Exercise objective
Only the text of the entries below should appear in your exact transcription; leave out every picture.

Working data
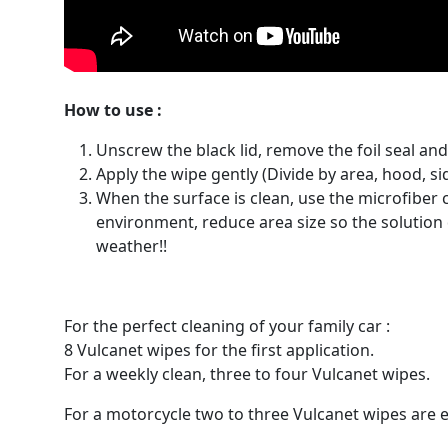
How to use :
Unscrew the black lid, remove the foil seal and 
Apply the wipe gently (Divide by area, hood, sid
When the surface is clean, use the microfiber c
environment, reduce area size so the solution d
weather!!
For the perfect cleaning of your family car :
8 Vulcanet wipes for the first application.
For a weekly clean, three to four Vulcanet wipes.
For a motorcycle two to three Vulcanet wipes are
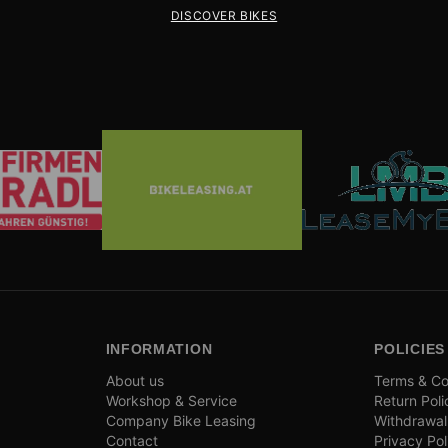
DISCOVER BIKES
INFORMATION
POLICIES
About us
Terms & Co
Workshop & Service
Return Poli
Company Bike Leasing
Withdrawal
Contact
Privacy Pol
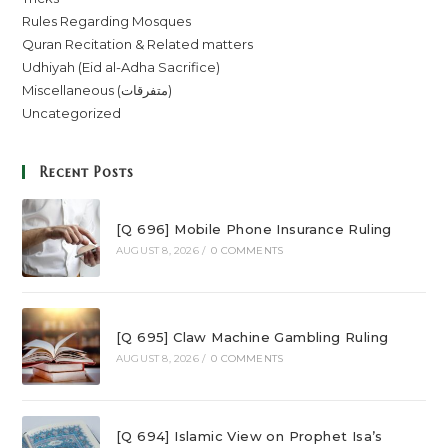
Rules Regarding Mosques
Quran Recitation & Related matters
Udhiyah (Eid al-Adha Sacrifice)
Miscellaneous (متفرقات)
Uncategorized
Recent Posts
[Q 696] Mobile Phone Insurance Ruling
AUGUST 8, 2026
/
0 COMMENTS
[Q 695] Claw Machine Gambling Ruling
AUGUST 8, 2026
/
0 COMMENTS
[Q 694] Islamic View on Prophet Isa’s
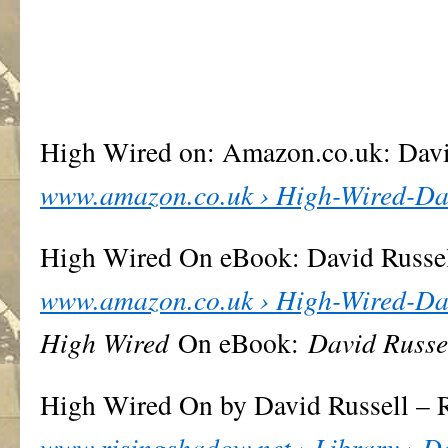
High Wired on: Amazon.co.uk: Dav
www.amazon.co.uk › High-Wired-Da
High Wired On eBook: David Russe
www.amazon.co.uk › High-Wired-Da
High Wired
On eBook:
David Russe
High Wired On by David Russell – 
www.risingshadow.net › Library › D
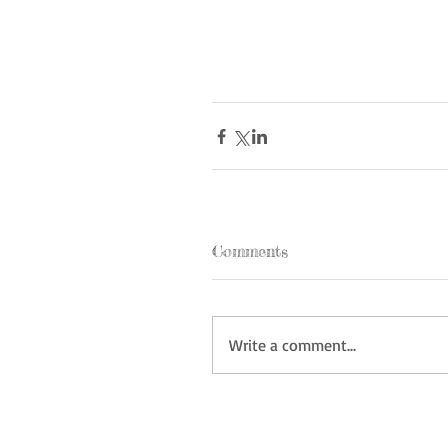
Comments
Write a comment...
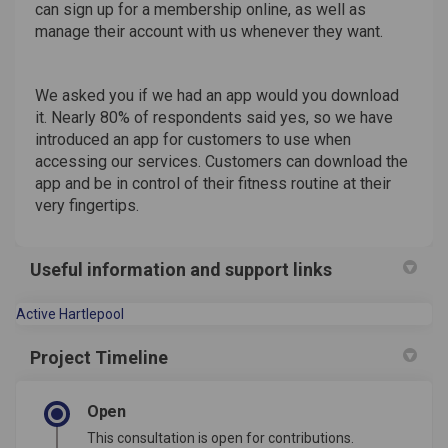
can sign up for a membership online, as well as
manage their account with us whenever they want.
We asked you if we had an app would you download
it. Nearly 80% of respondents said yes, so we have
introduced an app for customers to use when
accessing our services. Customers can download the
app and be in control of their fitness routine at their
very fingertips.
Useful information and support links
(External link)
Active Hartlepool
Project Timeline
Open
This consultation is open for contributions.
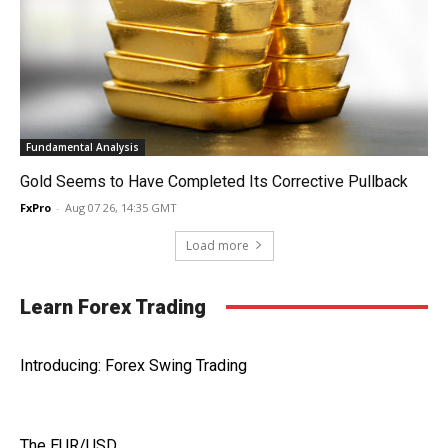
Fundamental Analysis
Gold Seems to Have Completed Its Corrective Pullback
FxPro
-
Aug 07 26, 14:35 GMT
Load more
Learn Forex Trading
Introducing: Forex Swing Trading
The EUR/USD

Written response
How to use :
Unscrew the black lid, remove the foil seal and 
Apply the wipe gently (Divide by area, hood, sid
When the surface is clean, use the microfiber c
environment, reduce area size so the solution d
weather!!
For the perfect cleaning of your family car :
8 Vulcanet wipes for the first application.
For a weekly clean, three to four Vulcanet wipes.
For a motorcycle two to three Vulcanet wipes are
DISCOVER BIKES
INFORMATION
POLICIES
About us
Terms & Co
Workshop & Service
Return Poli
Company Bike Leasing
Withdrawal
Contact
Privacy Pol
Rules Regarding Mosques
Quran Recitation & Related matters
Udhiyah (Eid al-Adha Sacrifice)
Miscellaneous (متفرقات)
Uncategorized
Recent Posts
[Q 696] Mobile Phone Insurance Ruling
AUGUST 8, 2026
/
0 COMMENTS
[Q 695] Claw Machine Gambling Ruling
AUGUST 8, 2026
/
0 COMMENTS
[Q 694] Islamic View on Prophet Isa’s
High Wired on: Amazon.co.uk: Dav
www.amazon.co.uk › High-Wired-Da
High Wired On eBook: David Russe
www.amazon.co.uk › High-Wired-Da
High Wired
On eBook:
David Russe
High Wired On by David Russell – 
www.risingshadow.net › Library › D
Comments
Write a comment...
can sign up for a membership online, as well as
manage their account with us whenever they want.
We asked you if we had an app would you download
it. Nearly 80% of respondents said yes, so we have
introduced an app for customers to use when
accessing our services. Customers can download the
app and be in control of their fitness routine at their
very fingertips.
Useful information and support links
(External link)
Active Hartlepool
Project Timeline
Open
This consultation is open for contributions.
Fundamental Analysis
Gold Seems to Have Completed Its Corrective Pullback
FxPro
-
Aug 07 26, 14:35 GMT
Load more
Learn Forex Trading
Introducing: Forex Swing Trading
The EUR/USD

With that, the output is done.